─── RECORDS FOR PROCESSING

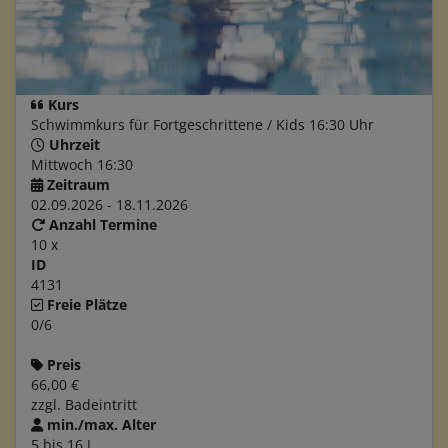
Kurs
Schwimmkurs für Fortgeschrittene / Kids 16:30 Uhr
Uhrzeit
Mittwoch 16:30
Zeitraum
02.09.2026 - 18.11.2026
Anzahl Termine
10 x
ID
4131
Freie Plätze
0/6
Preis
66,00 €
zzgl. Badeintritt
min./max. Alter
5 bis 16 J.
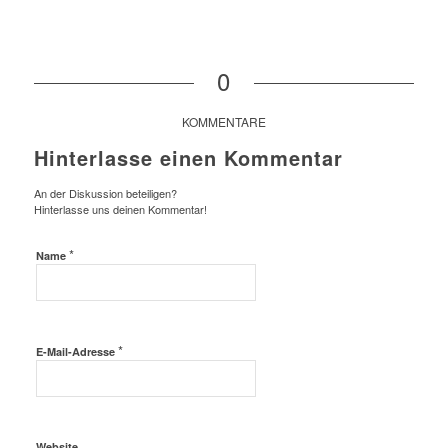
0
KOMMENTARE
Hinterlasse einen Kommentar
An der Diskussion beteiligen?
Hinterlasse uns deinen Kommentar!
*
Name
*
E-Mail-Adresse
Website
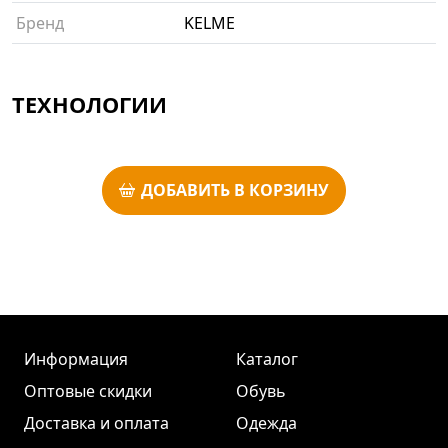
Бренд
KELME
ТЕХНОЛОГИИ
ДОБАВИТЬ В КОРЗИНУ
Информация
Каталог
Оптовые скидки
Обувь
Доставка и оплата
Одежда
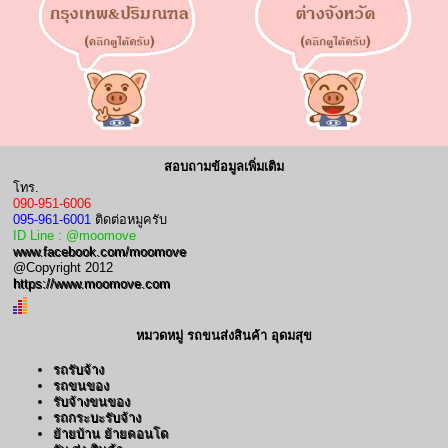
สอบถามข้อมูลเพิ่มเติม
โทร.
090-951-6006
095-961-6001
ติดต่อหมูครับ
ID Line : @moomove
www.facebook.com/moomove
@Copyright 2012
https://www.moomove.com
หมวดหมู่ รถขนส่งสินค้า อุดมสุข
รถรับจ้าง
รถขนของ
รับจ้างขนของ
รถกระบะรับจ้าง
ย้ายบ้าน ย้ายคอนโด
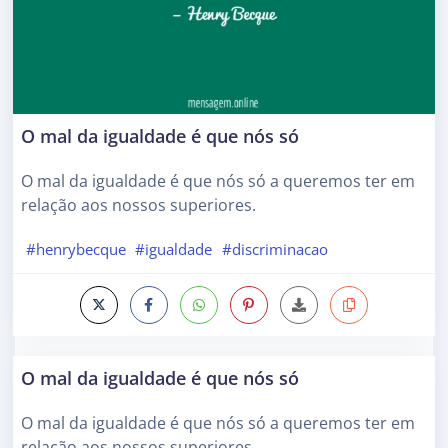
O mal da igualdade é que nós só
O mal da igualdade é que nós só a queremos ter em
relação aos nossos superiores.
#henrybecque
#igualdade
#discriminacao
O mal da igualdade é que nós só
O mal da igualdade é que nós só a queremos ter em
relação aos nossos superiores.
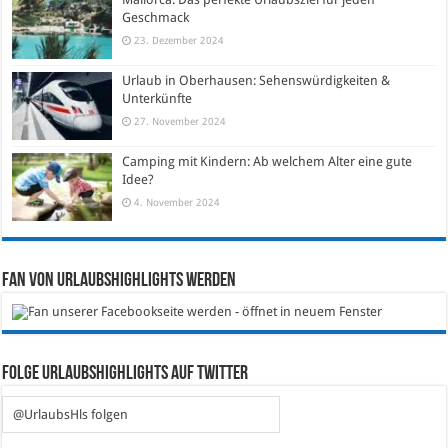
Geschmack
23. Dezember 2024
Urlaub in Oberhausen: Sehenswürdigkeiten &
Unterkünfte
27. November 2024
Camping mit Kindern: Ab welchem Alter eine gute
Idee?
4. November 2024
Fan von Urlaubshighlights werden
Folge Urlaubshighlights auf Twitter
@UrlaubsHls folgen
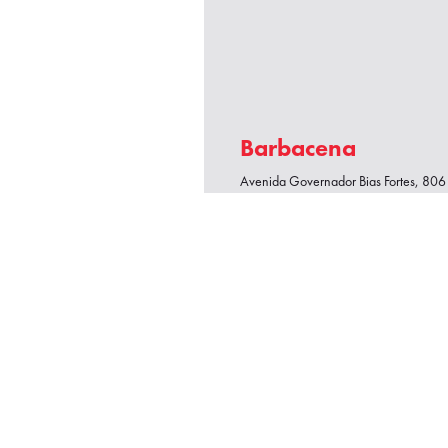
Barbacena
Avenida Governador Bias Fortes, 806 
Gerais
De segunda a sexta, das 7h30 às 17
Sábado, das 8h às 12h
(32) 3339-2211
(32) 3339-2211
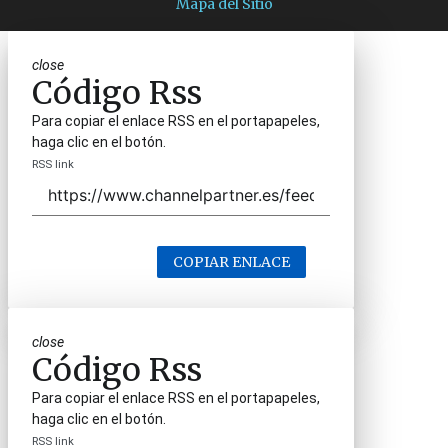
Mapa del Sitio
close
Código Rss
Para copiar el enlace RSS en el portapapeles,
haga clic en el botón.
RSS link
COPIAR ENLACE
close
Código Rss
Para copiar el enlace RSS en el portapapeles,
haga clic en el botón.
RSS link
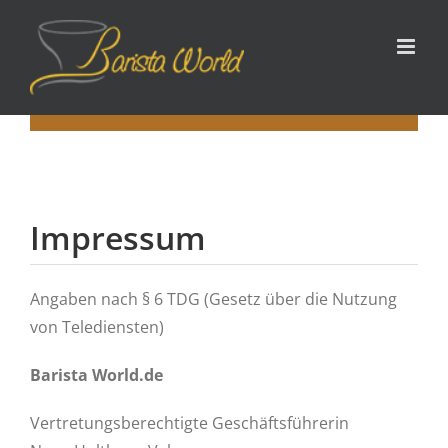
Zum
Inhalt
springen
Impressum
Angaben nach § 6 TDG (Gesetz über die Nutzung
von Telediensten)
Barista World.de
Vertretungsberechtigte Geschäftsführerin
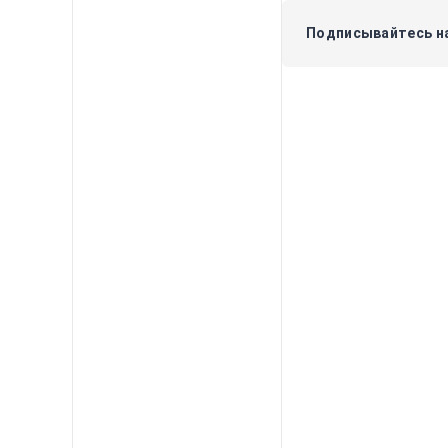
Подписывайтесь на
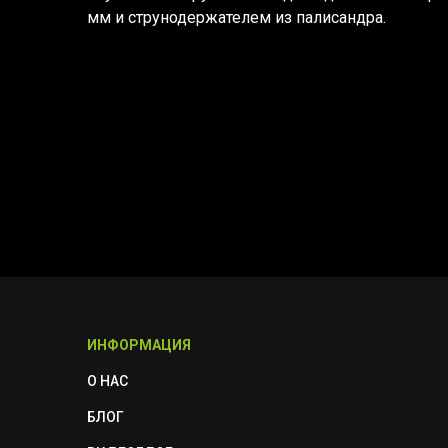
мм и струнодержателем из палисандра.
ИНФОРМАЦИЯ
О НАС
БЛОГ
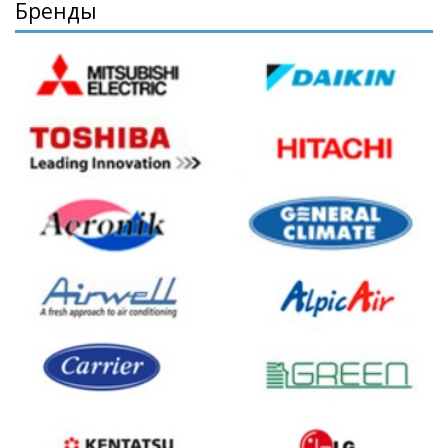
Бренды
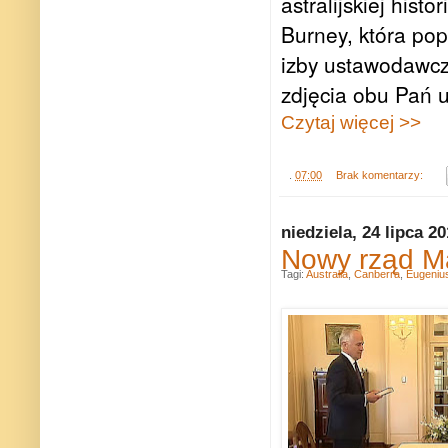
astralijskiej his
Burney, która pop
izby ustawodawcz
zdjęcia obu Pań u
Czytaj więcej >>
.
07:00
Brak komentarzy:
niedziela, 24 lipca 2
Nowy rząd Ma
Tagi:
Australia
,
Canberra
,
Eugeniu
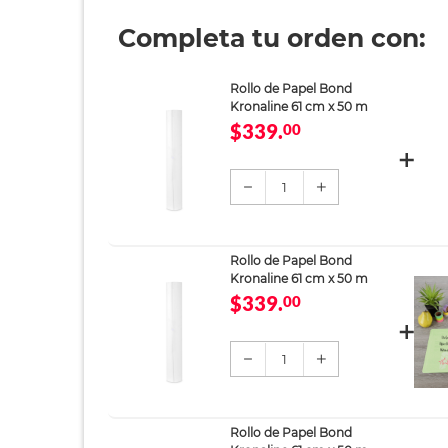
Completa tu orden con:
Rollo de Papel Bond
Kronaline 61 cm x 50 m
$339.
00
1
Rollo de Papel Bond
Kronaline 61 cm x 50 m
$339.
00
1
Rollo de Papel Bond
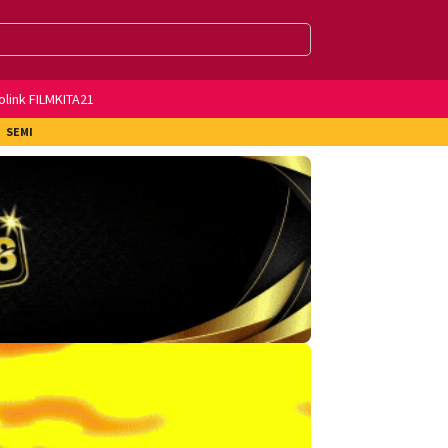
olink FILMKITA21
SEMI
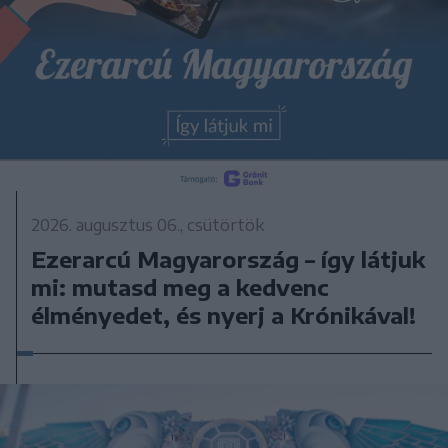
2026. augusztus 06., csütörtök
Ezerarcú Magyarország – így látjuk
mi: mutasd meg a kedvenc
élményedet, és nyerj a Krónikával!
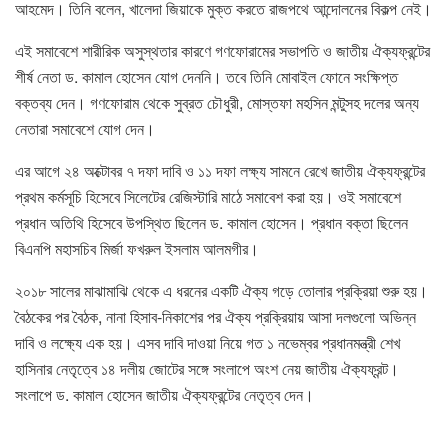
আহমেদ। তিনি বলেন, খালেদা জিয়াকে মুক্ত করতে রাজপথে আন্দোলনের বিকল্প নেই।
এই সমাবেশে শারীরিক অসুস্থতার কারণে গণফোরামের সভাপতি ও জাতীয় ঐক্যফ্রন্টের
শীর্ষ নেতা ড. কামাল হোসেন যোগ দেননি। তবে তিনি মোবাইল ফোনে সংক্ষিপ্ত
বক্তব্য দেন। গণফোরাম থেকে সুব্রত চৌধুরী, মোস্তফা মহসিন মন্টুসহ দলের অন্য
নেতারা সমাবেশে যোগ দেন।
এর আগে ২৪ অক্টোবর ৭ দফা দাবি ও ১১ দফা লক্ষ্য সামনে রেখে জাতীয় ঐক্যফ্রন্টের
প্রথম কর্মসূচি হিসেবে সিলেটের রেজিস্টারি মাঠে সমাবেশ করা হয়। ওই সমাবেশে
প্রধান অতিথি হিসেবে উপস্থিত ছিলেন ড. কামাল হোসেন। প্রধান বক্তা ছিলেন
বিএনপি মহাসচিব মির্জা ফখরুল ইসলাম আলমগীর।
২০১৮ সালের মাঝামাঝি থেকে এ ধরনের একটি ঐক্য গড়ে তোলার প্রক্রিয়া শুরু হয়।
বৈঠকের পর বৈঠক, নানা হিসাব-নিকাশের পর ঐক্য প্রক্রিয়ায় আসা দলগুলো অভিন্ন
দাবি ও লক্ষ্যে এক হয়। এসব দাবি দাওয়া নিয়ে গত ১ নভেম্বর প্রধানমন্ত্রী শেখ
হাসিনার নেতৃত্বে ১৪ দলীয় জোটের সঙ্গে সংলাপে অংশ নেয় জাতীয় ঐক্যফ্রন্ট।
সংলাপে ড. কামাল হোসেন জাতীয় ঐক্যফ্রন্টের নেতৃত্ব দেন।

──────

> **REQUIRED ACTION**
Every record is to be restated word for word, with the pictures left out.

> **ANSWER**
Kurs
Schwimmkurs für Fortgeschrittene / Kids 16:30 Uhr
Uhrzeit
Mittwoch 16:30
Zeitraum
02.09.2026 - 18.11.2026
Anzahl Termine
10 x
ID
4131
Freie Plätze
0/6
Preis
66,00 €
zzgl. Badeintritt
min./max. Alter
5 bis 16 J.
0
KOMMENTARE
Hinterlasse einen Kommentar
An der Diskussion beteiligen?
Hinterlasse uns deinen Kommentar!
*
Name
*
E-Mail-Adresse
Website
Бренд
KELME
ТЕХНОЛОГИИ
ДОБАВИТЬ В КОРЗИНУ
Информация
Каталог
Оптовые скидки
Обувь
Доставка и оплата
Одежда
สอบถามข้อมูลเพิ่มเติม
โทร.
090-951-6006
095-961-6001
ติดต่อหมูครับ
ID Line : @moomove
www.facebook.com/moomove
@Copyright 2012
https://www.moomove.com
หมวดหมู่ รถขนส่งสินค้า อุดมสุข
รถรับจ้าง
รถขนของ
รับจ้างขนของ
รถกระบะรับจ้าง
ย้ายบ้าน ย้ายคอนโด
O mal da igualdade é que nós só
O mal da igualdade é que nós só a queremos ter em
relação aos nossos superiores.
#henrybecque
#igualdade
#discriminacao
O mal da igualdade é que nós só
O mal da igualdade é que nós só a queremos ter em
relação aos nossos superiores.
Geschmack
23. Dezember 2024
Urlaub in Oberhausen: Sehenswürdigkeiten &
Unterkünfte
27. November 2024
Camping mit Kindern: Ab welchem Alter eine gute
Idee?
4. November 2024
Fan von Urlaubshighlights werden
Folge Urlaubshighlights auf Twitter
@UrlaubsHls folgen
Barbacena
Avenida Governador Bias Fortes, 806 
Gerais
De segunda a sexta, das 7h30 às 17
Sábado, das 8h às 12h
(32) 3339-2211
(32) 3339-2211
Mapa del Sitio
close
Código Rss
Para copiar el enlace RSS en el portapapeles,
haga clic en el botón.
RSS link
COPIAR ENLACE
close
Código Rss
Para copiar el enlace RSS en el portapapeles,
haga clic en el botón.
RSS link
Zum
Inhalt
springen
Impressum
Angaben nach § 6 TDG (Gesetz über die Nutzung
von Telediensten)
Barista World.de
Vertretungsberechtigte Geschäftsführerin
Подписывайтесь на
мм и струнодержателем из палисандра.
ИНФОРМАЦИЯ
О НАС
БЛОГ
Бренды
astralijskiej his
Burney, która pop
izby ustawodawcz
zdjęcia obu Pań u
Czytaj więcej >>
.
07:00
Brak komentarzy:
niedziela, 24 lipca 2
Nowy rząd Ma
Tagi:
Australia
,
Canberra
,
Eugeniu
Completa tu orden con:
Rollo de Papel Bond
Kronaline 61 cm x 50 m
$339.
00
1
Rollo de Papel Bond
Kronaline 61 cm x 50 m
$339.
00
1
Rollo de Papel Bond
olink FILMKITA21
SEMI
2026. augusztus 06., csütörtök
Ezerarcú Magyarország – így látjuk
mi: mutasd meg a kedvenc
élményedet, és nyerj a Krónikával!
আহমেদ। তিনি বলেন, খালেদা জিয়াকে মুক্ত করতে রাজপথে আন্দোলনের বিকল্প নেই।
এই সমাবেশে শারীরিক অসুস্থতার কারণে গণফোরামের সভাপতি ও জাতীয় ঐক্যফ্রন্টের
শীর্ষ নেতা ড. কামাল হোসেন যোগ দেননি। তবে তিনি মোবাইল ফোনে সংক্ষিপ্ত
বক্তব্য দেন। গণফোরাম থেকে সুব্রত চৌধুরী, মোস্তফা মহসিন মন্টুসহ দলের অন্য
নেতারা সমাবেশে যোগ দেন।
এর আগে ২৪ অক্টোবর ৭ দফা দাবি ও ১১ দফা লক্ষ্য সামনে রেখে জাতীয় ঐক্যফ্রন্টের
প্রথম কর্মসূচি হিসেবে সিলেটের রেজিস্টারি মাঠে সমাবেশ করা হয়। ওই সমাবেশে
প্রধান অতিথি হিসেবে উপস্থিত ছিলেন ড. কামাল হোসেন। প্রধান বক্তা ছিলেন
বিএনপি মহাসচিব মির্জা ফখরুল ইসলাম আলমগীর।
২০১৮ সালের মাঝামাঝি থেকে এ ধরনের একটি ঐক্য গড়ে তোলার প্রক্রিয়া শুরু হয়।
বৈঠকের পর বৈঠক, নানা হিসাব-নিকাশের পর ঐক্য প্রক্রিয়ায় আসা দলগুলো অভিন্ন
দাবি ও লক্ষ্যে এক হয়। এসব দাবি দাওয়া নিয়ে গত ১ নভেম্বর প্রধানমন্ত্রী শেখ
হাসিনার নেতৃত্বে ১৪ দলীয় জোটের সঙ্গে সংলাপে অংশ নেয় জাতীয় ঐক্যফ্রন্ট।
সংলাপে ড. কামাল হোসেন জাতীয় ঐক্যফ্রন্টের নেতৃত্ব দেন।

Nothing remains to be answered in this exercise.